REVIEW – “Women Talking”

Sarah Polley is an incredible filmmaker who has a very natural gift for lingering on a single emotion or conversation and expanding it into a feature-length film. While this may seem like an easy thing to do, I’m always impressed by Polley’s ability to translate emotion into thematics. This strength is perfectly exemplified within Women Talking, a film based off the 2018 novel of the same name, and follows a group of women in an isolated religious colony who struggle to reconcile their faith with a large string of sexual assaults comitted by the colony’s men. 

For a film that primarily takes place in a singular location, with one set of characters, and is primarily focused on purely conversations and debates – Women Talking is one of the most harrowing and engrossing films I’ve seen this year. Luckily for a film with such a reliance on it, the film is backed up by an absolutely incredible screenplay that knows when to give each character the spotlight and how to balance all of these women and their perspectives near perfectly. It also all feels so natirualitc, like you as an audience member are a fly on the wall of a conversation happening in real-time.

Polley’s direction here is nothing short of outstanding; she makes every moment matter and feel so genuinely impactful and important; there’s simply not a wasted moment in the entire film. She has a perfect lense for balancing urgency with empathy, and doesn’t let one compromise the other. A lot of this is also supported by the absolutely phenomenal performances across the board, but a few in particular are that of Rooney Mara and Claire Foy who are pretty equal in terms of who gives the best performance in the entire film, both are equally commanding and heartbreaking. Jessie Buckley takes a bit of a backseat role for a majority of the film, but comes to play big time towards the end and delivers a quietly stunning performance. Ben Whishaw also perhaps gives the best performance of his entire career, with a stunning “try not to cry”-level monologue.

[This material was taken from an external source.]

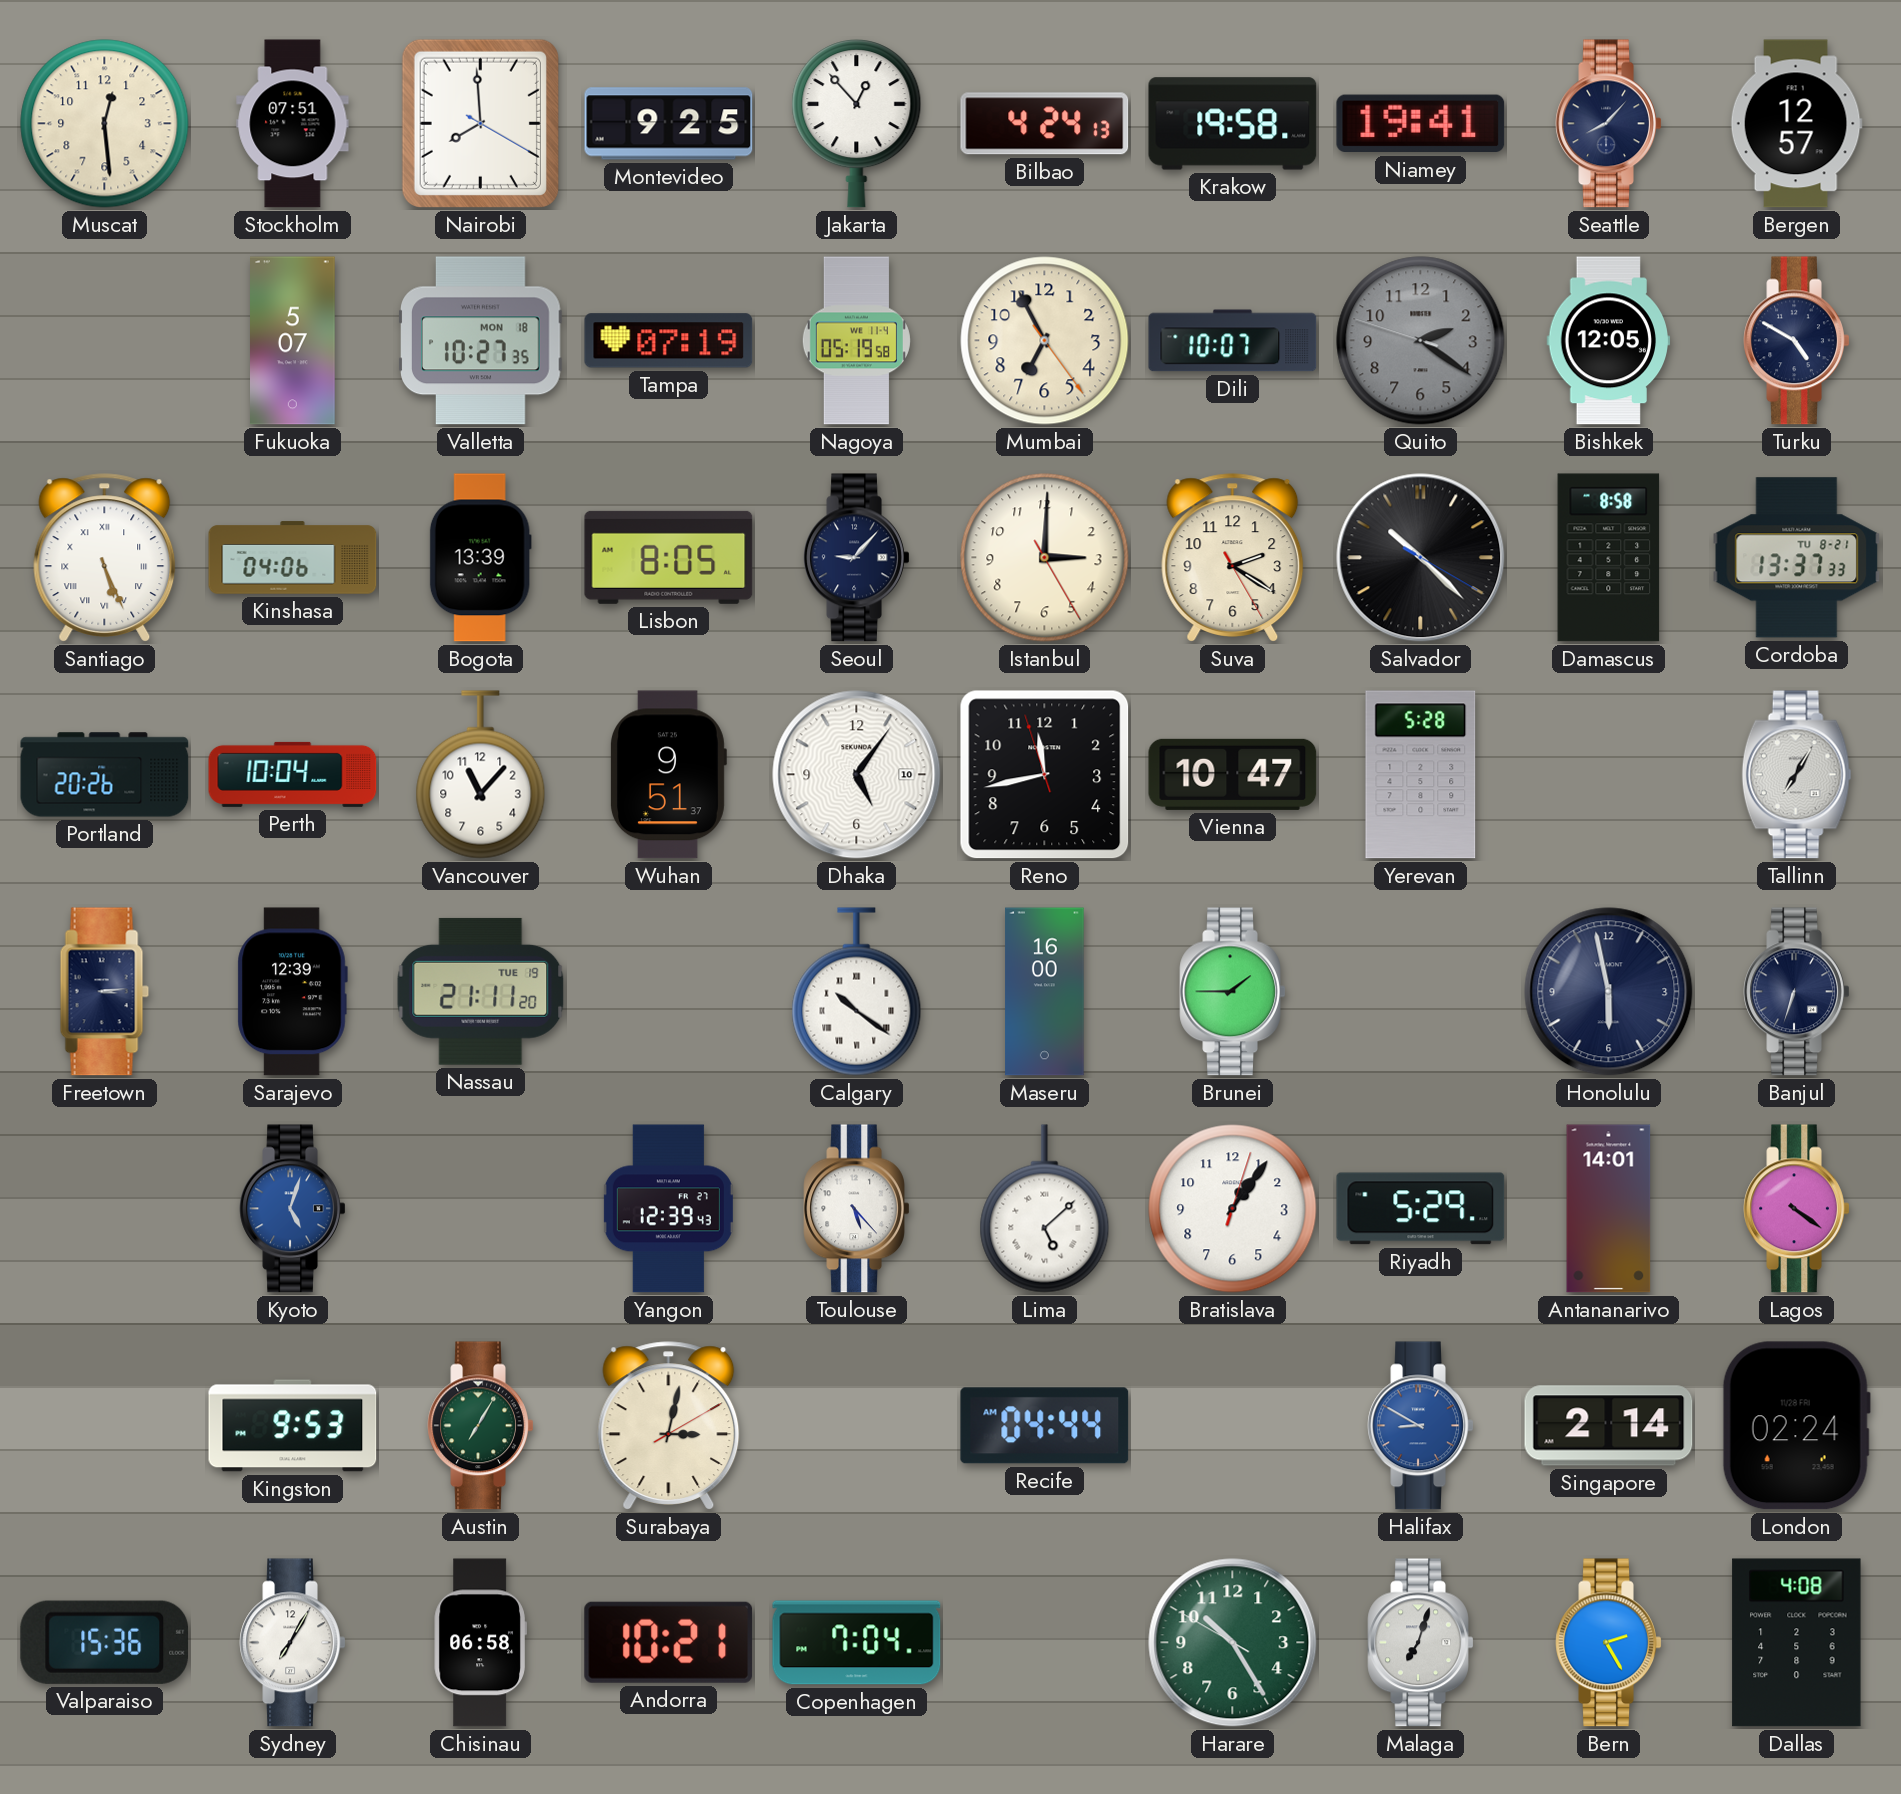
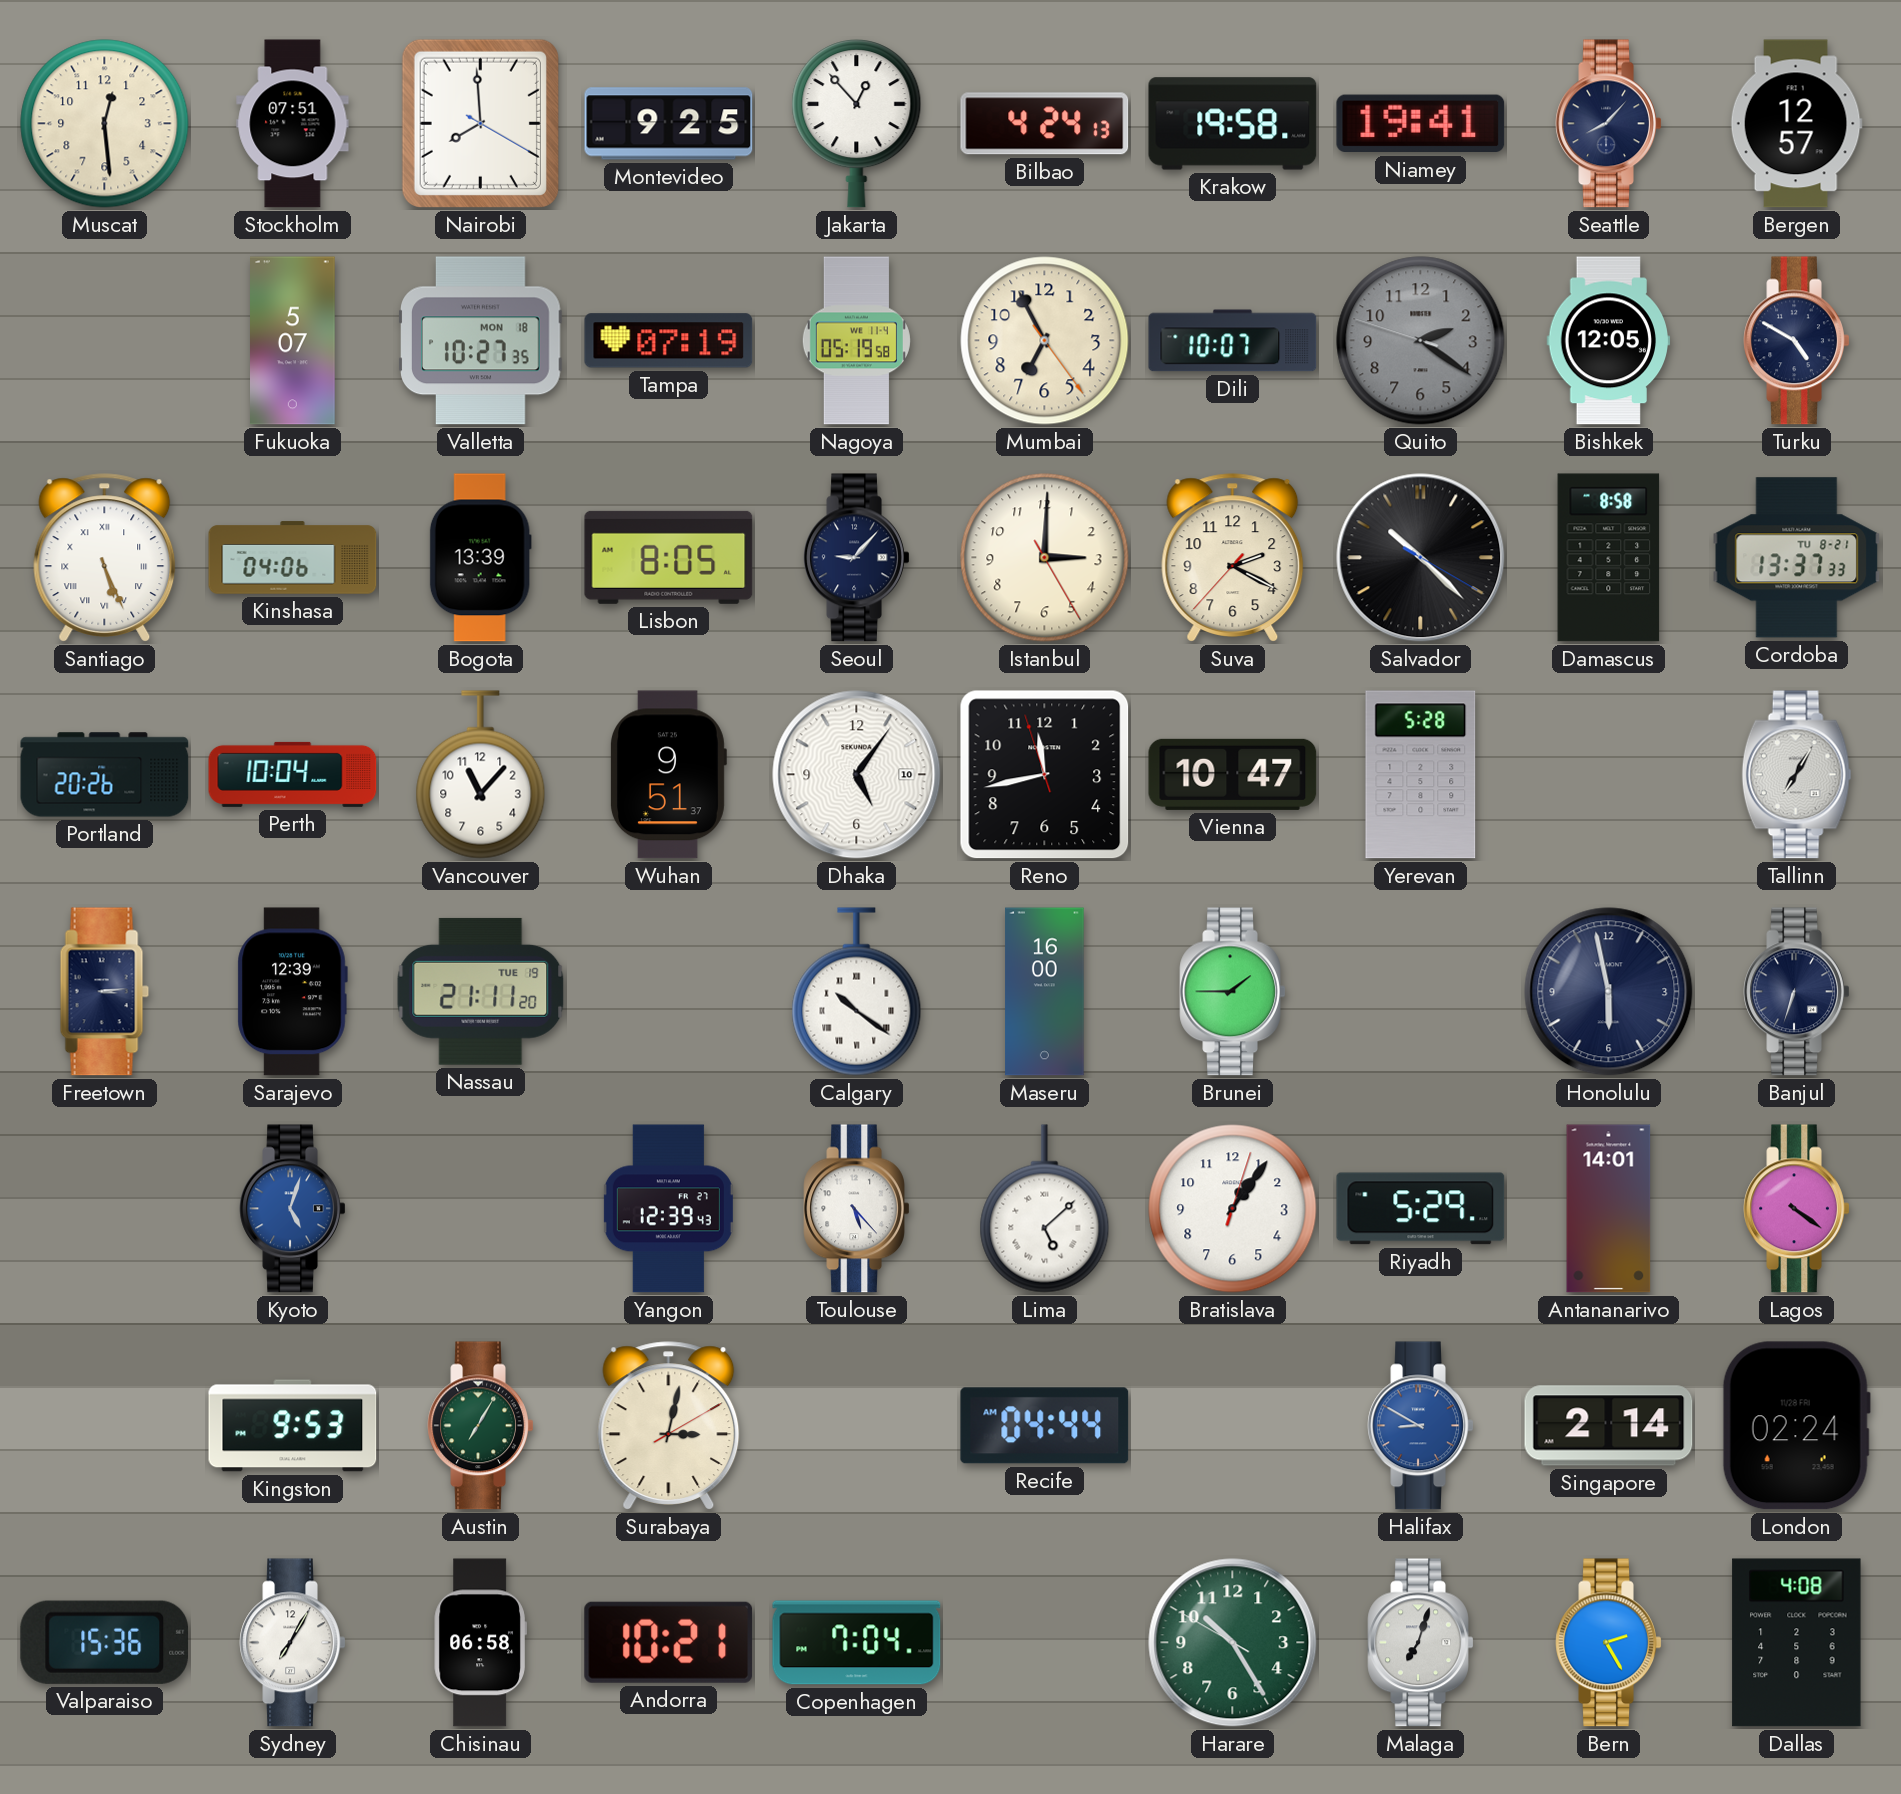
Suva: 2:20 -> 2:19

If there’s any place to nitpick the movie, it’s within the color-grading that the film has been largely criticzed for. While I do think the film does justify it to an extent within the context of what’s happening within the subject matter and the location of where the conversation is taking place, I can’t help but feel like the film would be better without the murky look and have more natural colors. However, this feels like such a small gripe in the grand scheme of things, as Women Talking is still an undeniably powerful experience with one of the best screenplays of the entire year. This is truly captivating in every sense of the word, and feels so deeply important from start to finish. A triumph.